▶ Directions
In the entries below, identify every line with the string "collectors" and copy it.

- - -

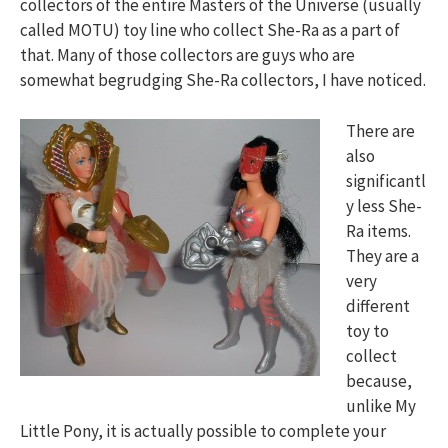
collectors of the entire Masters of the Universe (usually
called MOTU) toy line who collect She-Ra as a part of
that. Many of those collectors are guys who are
somewhat begrudging She-Ra collectors, I have noticed.
There are
also
significantl
y less She-
Ra items.
They are a
very
different
toy to
collect
because,
unlike My
Little Pony, it is actually possible to complete your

- - -

▶ The answer
collectors of the entire Masters of the Universe (usually
that. Many of those collectors are guys who are
somewhat begrudging She-Ra collectors, I have noticed.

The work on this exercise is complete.